This is only one of the troubling
questions that President Obama confronted this week as he sat with Saudi
King Salman to discuss the state of the region and the U.S.-Saudi
relationship.
The Saudis sent a lower-level official to greet Obama and Saudi state television didn't even bother covering the President's arrival.
So to paraphrase Hamlet, clearly something is rotten in the state of the U.S.-Saudi relationship.
And
regardless of how this week's meetings conclude the Saudi-American
enterprise will remain a delicate and fraught affair. The answers to the
following five questions tell you why.
Is Saudi Arabia a U.S. ally?
That
depends of course on how you define the word ally. But by any measure
countries that don't share common values and whose interests on many
critical issues seem to fundamentally collide can't simply be described
the way we might look at U.S. relations with fellow democracies like
Britain or Canada.
Saudi Arabia is
an authoritarian regime that discriminates against women, doesn't
permit religious freedom, and prevents freedom of the press. It has
been exporting a fundamentalist Wahhabist ideology for years that
demonizes Shia, Jews, Christians and the West.
Yet Saudi Arabia isn't the Islamic state, nor as some analysts have suggested, a junior version of it.
It's
not seeking to undermine the regional order or sponsor terror against
the West and create a caliphate. In fact, the Saudis are themselves a
victim of jihadi terror and have worked closely with the United States
against al Qaeda in Yemen and on counterterrorism against ISIS.

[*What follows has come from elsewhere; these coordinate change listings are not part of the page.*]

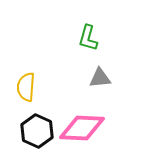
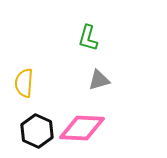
gray triangle: moved 1 px left, 2 px down; rotated 10 degrees counterclockwise
yellow semicircle: moved 2 px left, 4 px up
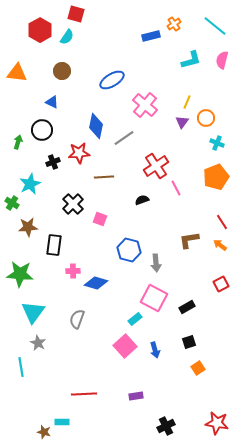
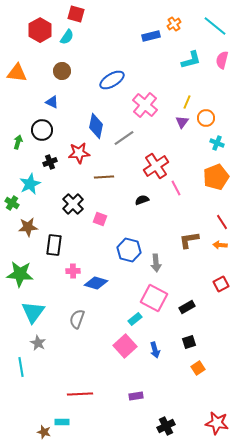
black cross at (53, 162): moved 3 px left
orange arrow at (220, 245): rotated 32 degrees counterclockwise
red line at (84, 394): moved 4 px left
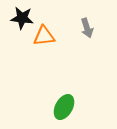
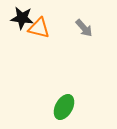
gray arrow: moved 3 px left; rotated 24 degrees counterclockwise
orange triangle: moved 5 px left, 8 px up; rotated 20 degrees clockwise
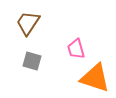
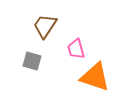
brown trapezoid: moved 17 px right, 3 px down
orange triangle: moved 1 px up
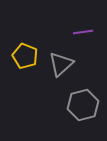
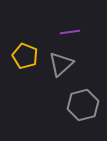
purple line: moved 13 px left
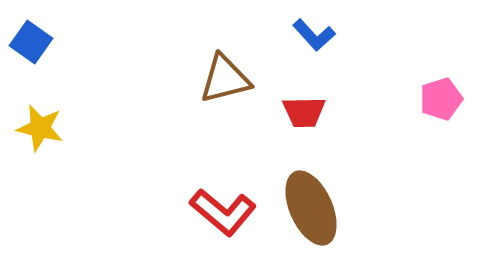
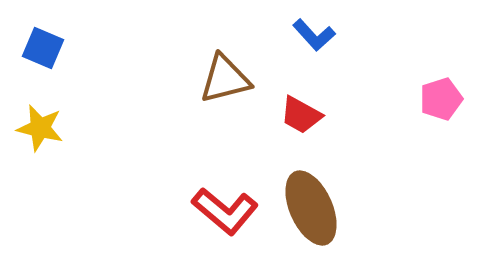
blue square: moved 12 px right, 6 px down; rotated 12 degrees counterclockwise
red trapezoid: moved 3 px left, 3 px down; rotated 30 degrees clockwise
red L-shape: moved 2 px right, 1 px up
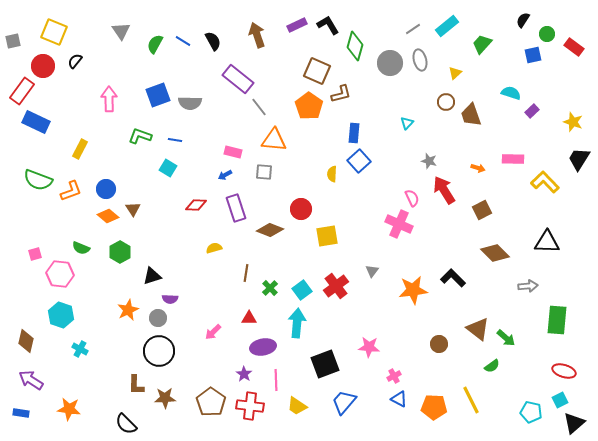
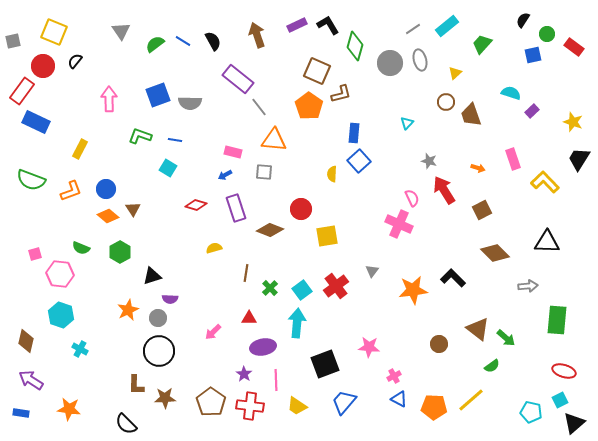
green semicircle at (155, 44): rotated 24 degrees clockwise
pink rectangle at (513, 159): rotated 70 degrees clockwise
green semicircle at (38, 180): moved 7 px left
red diamond at (196, 205): rotated 15 degrees clockwise
yellow line at (471, 400): rotated 76 degrees clockwise
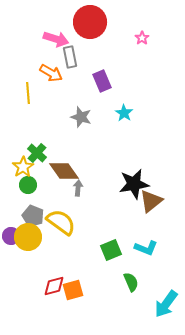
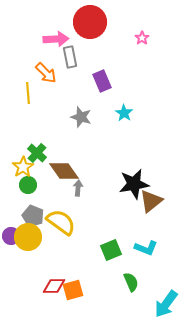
pink arrow: rotated 20 degrees counterclockwise
orange arrow: moved 5 px left; rotated 15 degrees clockwise
red diamond: rotated 15 degrees clockwise
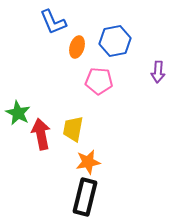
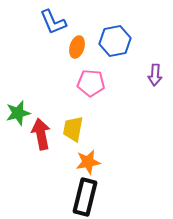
purple arrow: moved 3 px left, 3 px down
pink pentagon: moved 8 px left, 2 px down
green star: rotated 30 degrees clockwise
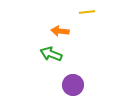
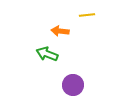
yellow line: moved 3 px down
green arrow: moved 4 px left
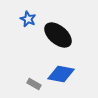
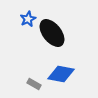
blue star: rotated 21 degrees clockwise
black ellipse: moved 6 px left, 2 px up; rotated 12 degrees clockwise
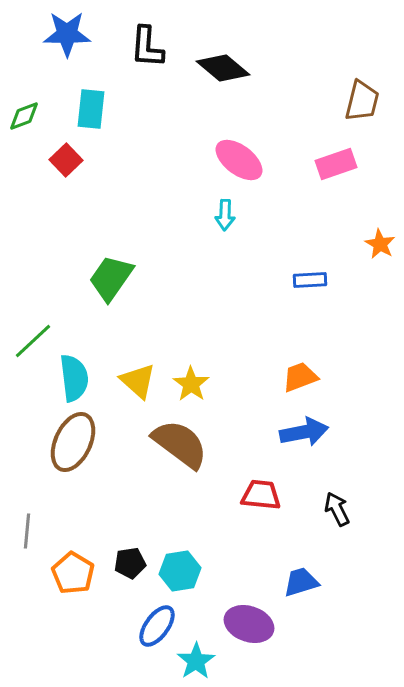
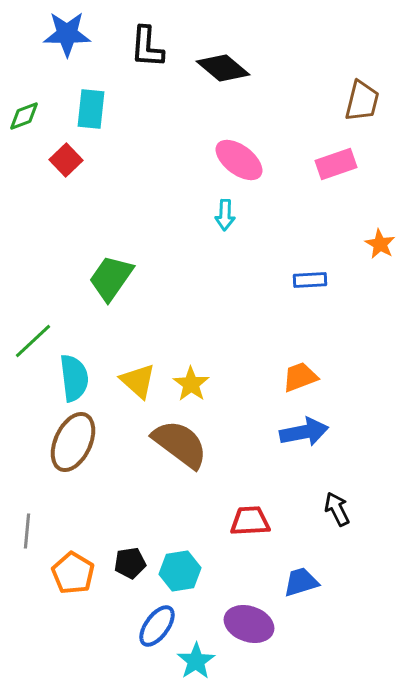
red trapezoid: moved 11 px left, 26 px down; rotated 9 degrees counterclockwise
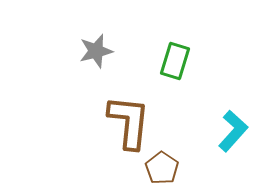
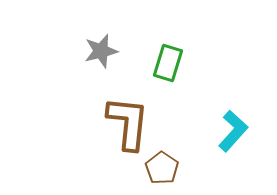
gray star: moved 5 px right
green rectangle: moved 7 px left, 2 px down
brown L-shape: moved 1 px left, 1 px down
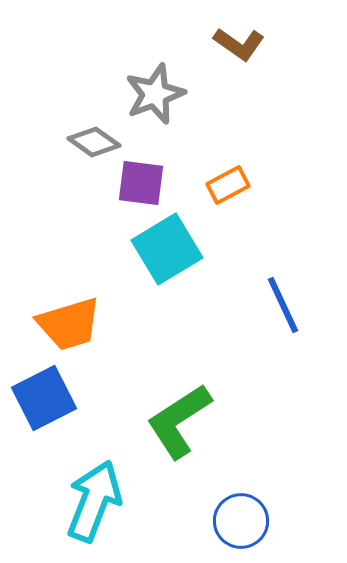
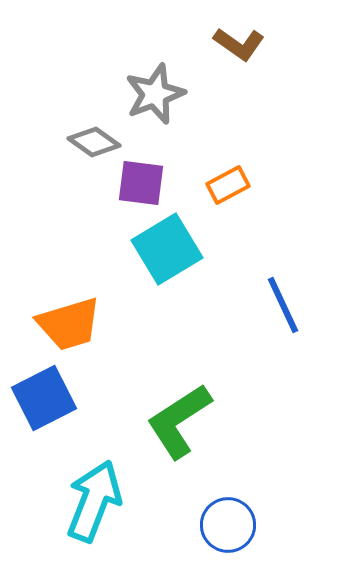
blue circle: moved 13 px left, 4 px down
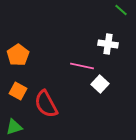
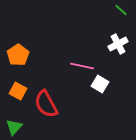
white cross: moved 10 px right; rotated 36 degrees counterclockwise
white square: rotated 12 degrees counterclockwise
green triangle: rotated 30 degrees counterclockwise
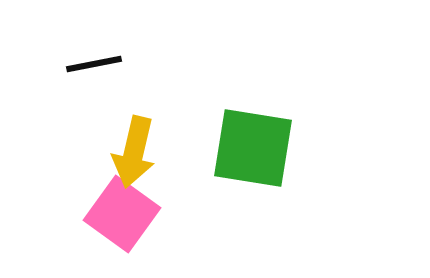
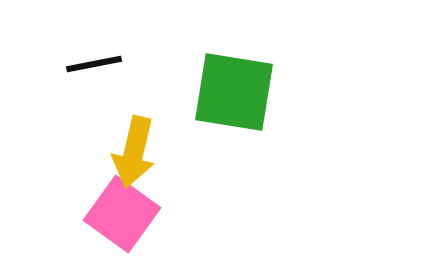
green square: moved 19 px left, 56 px up
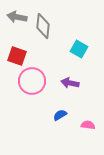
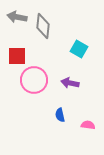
red square: rotated 18 degrees counterclockwise
pink circle: moved 2 px right, 1 px up
blue semicircle: rotated 72 degrees counterclockwise
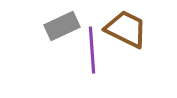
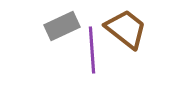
brown trapezoid: rotated 12 degrees clockwise
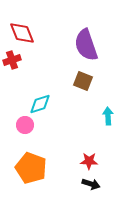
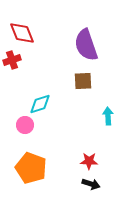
brown square: rotated 24 degrees counterclockwise
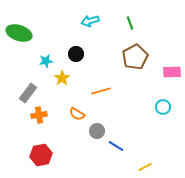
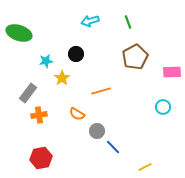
green line: moved 2 px left, 1 px up
blue line: moved 3 px left, 1 px down; rotated 14 degrees clockwise
red hexagon: moved 3 px down
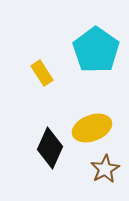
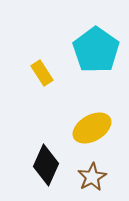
yellow ellipse: rotated 9 degrees counterclockwise
black diamond: moved 4 px left, 17 px down
brown star: moved 13 px left, 8 px down
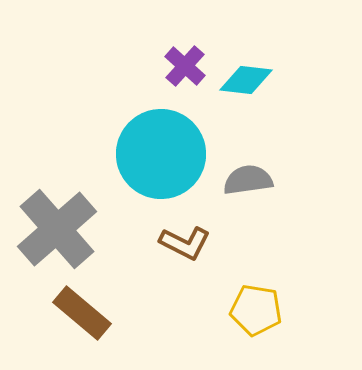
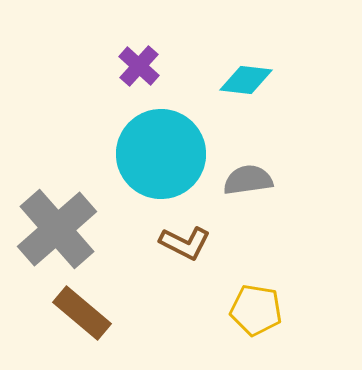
purple cross: moved 46 px left
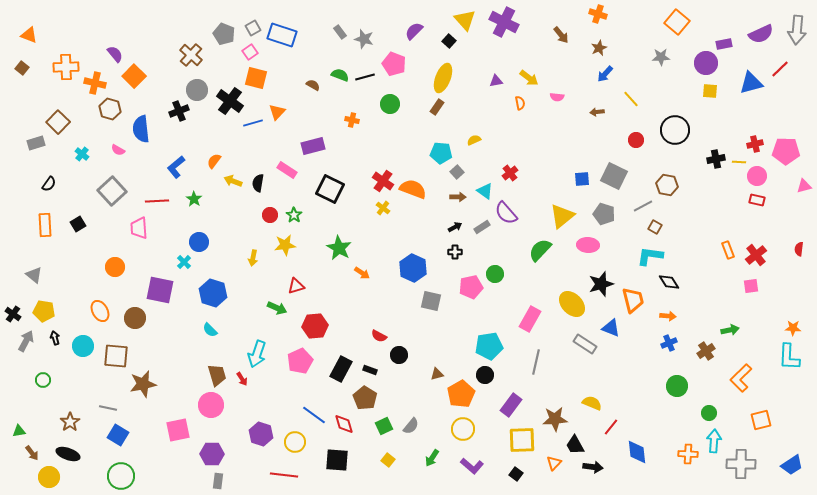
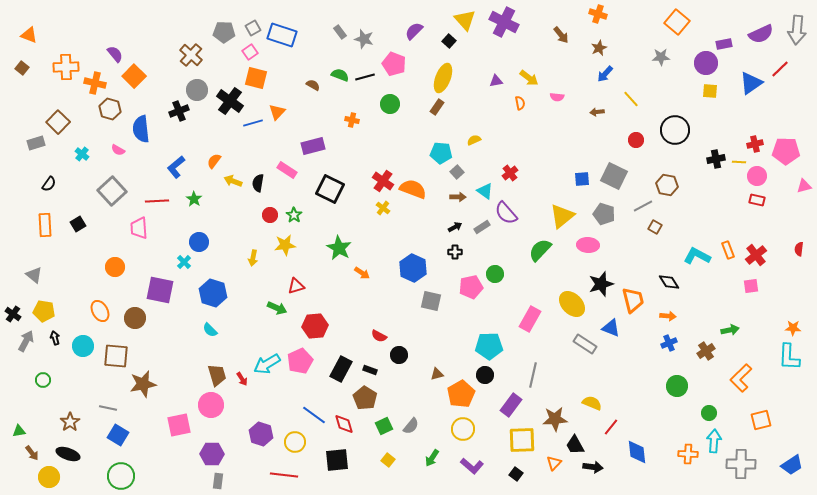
gray pentagon at (224, 34): moved 2 px up; rotated 20 degrees counterclockwise
blue triangle at (751, 83): rotated 20 degrees counterclockwise
cyan L-shape at (650, 256): moved 47 px right; rotated 20 degrees clockwise
cyan pentagon at (489, 346): rotated 8 degrees clockwise
cyan arrow at (257, 354): moved 10 px right, 10 px down; rotated 40 degrees clockwise
gray line at (536, 362): moved 3 px left, 13 px down
pink square at (178, 430): moved 1 px right, 5 px up
black square at (337, 460): rotated 10 degrees counterclockwise
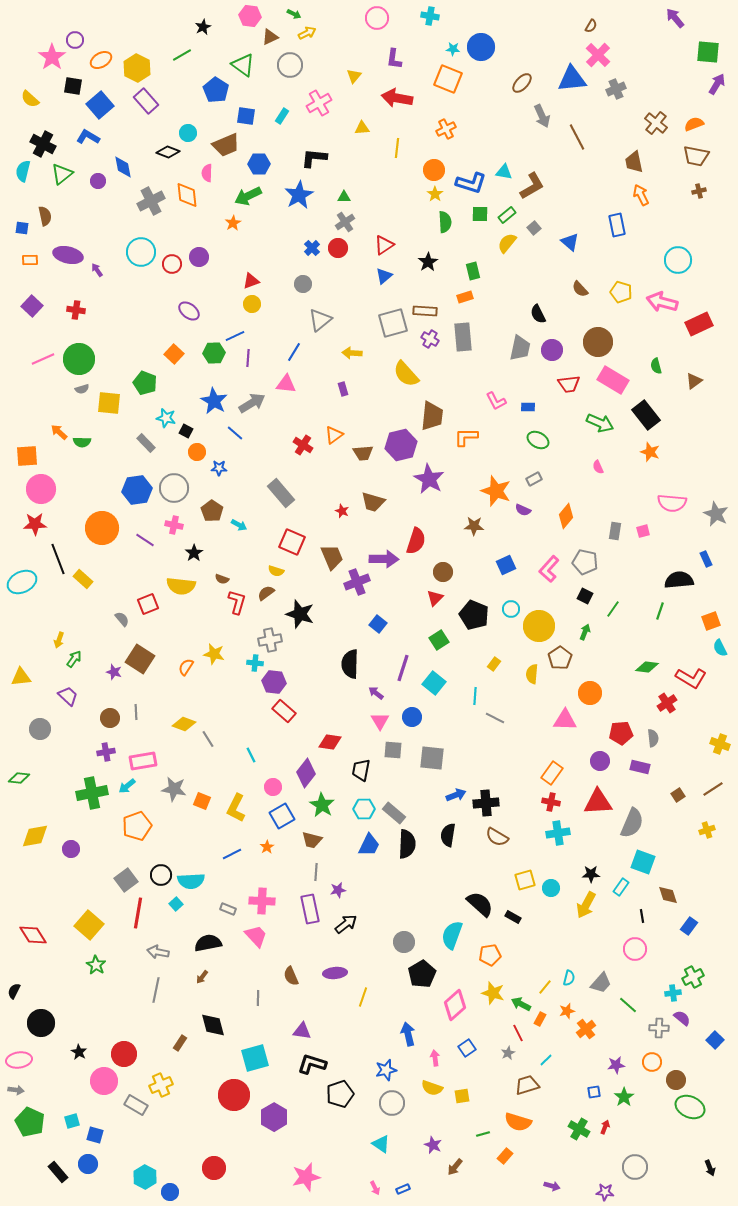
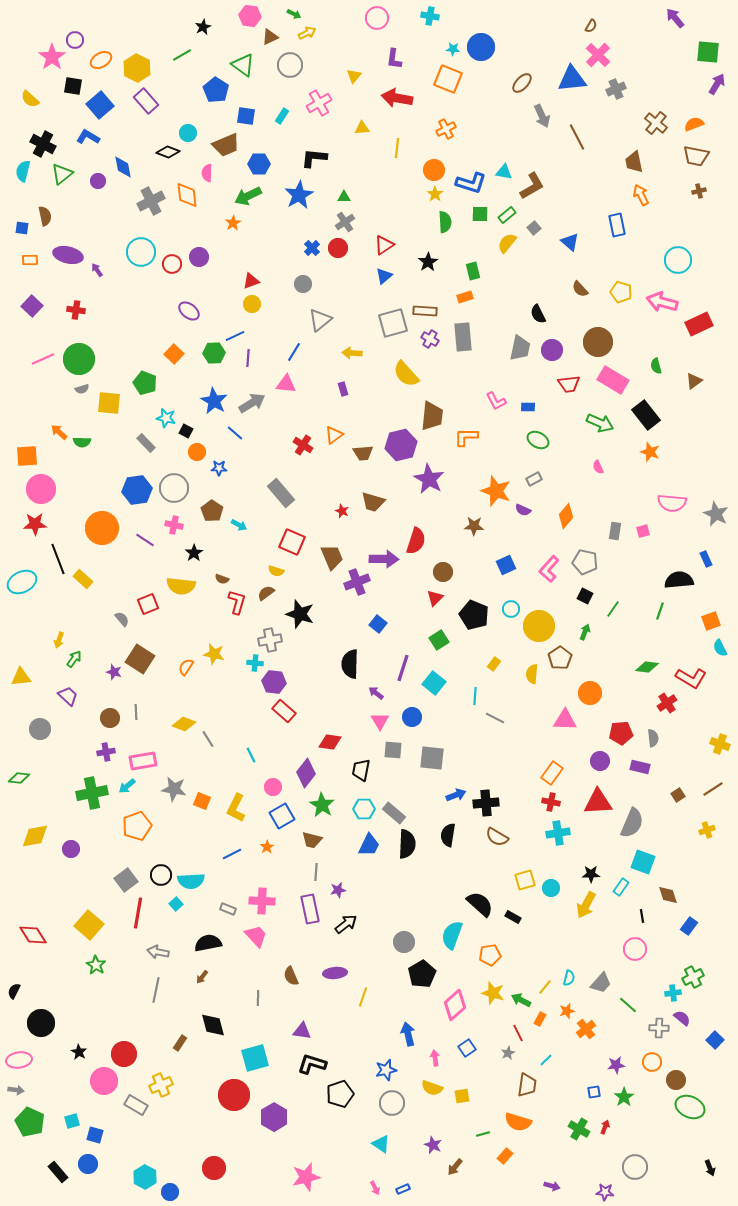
green arrow at (521, 1004): moved 4 px up
brown trapezoid at (527, 1085): rotated 115 degrees clockwise
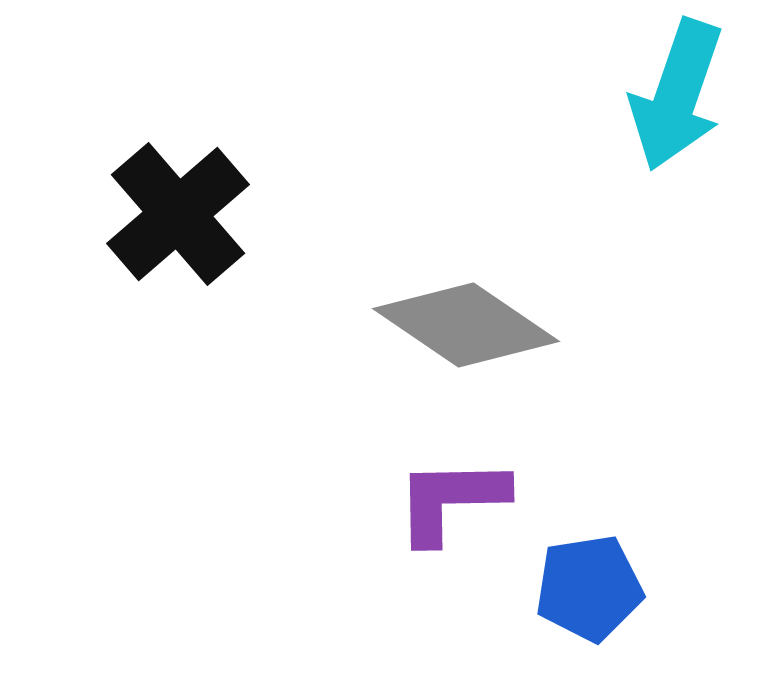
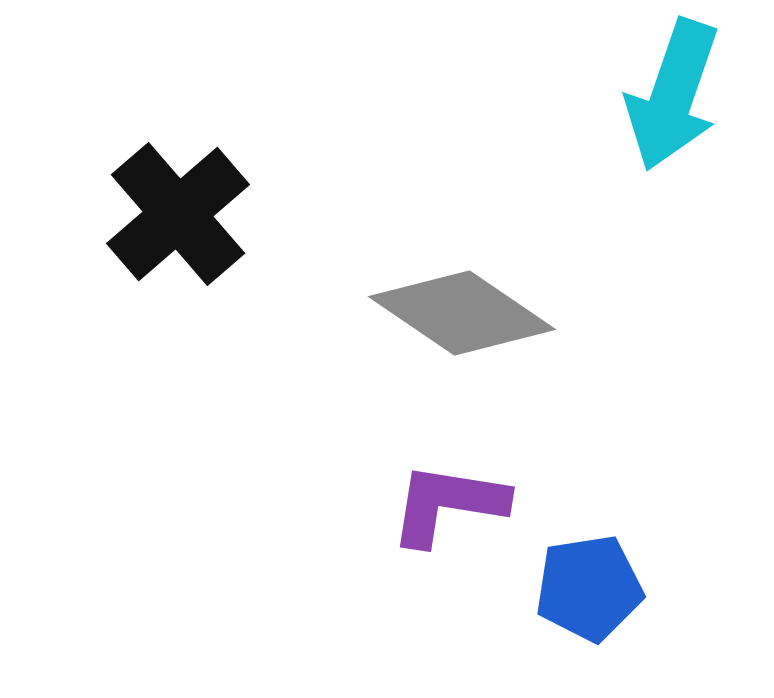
cyan arrow: moved 4 px left
gray diamond: moved 4 px left, 12 px up
purple L-shape: moved 3 px left, 4 px down; rotated 10 degrees clockwise
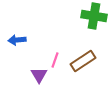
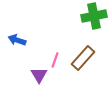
green cross: rotated 20 degrees counterclockwise
blue arrow: rotated 24 degrees clockwise
brown rectangle: moved 3 px up; rotated 15 degrees counterclockwise
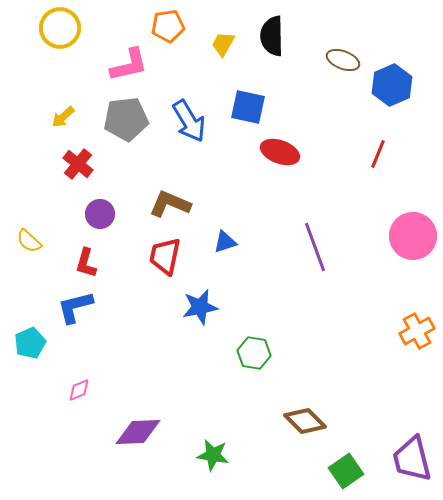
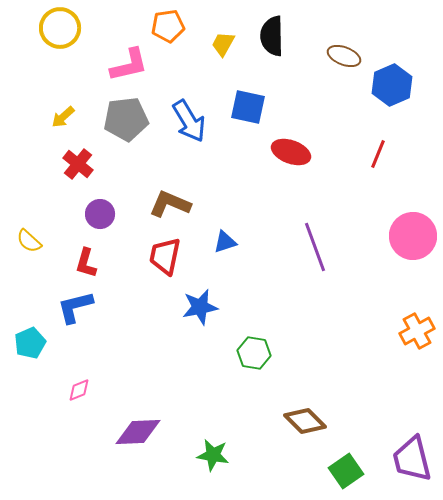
brown ellipse: moved 1 px right, 4 px up
red ellipse: moved 11 px right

Still al Qaeda developed out of Wahhabist doctrine and Saudi Arabia has done more than its fair share to nurture Islamic extremists and to fund jihadi groups in Syria such al Nusra. And the latest Saudi threat
to sell off U.S. securities if Congress passes legislation holding them
responsible for any official involvement in the 9/11 terror attacks
highlights a disturbing possibility of some link.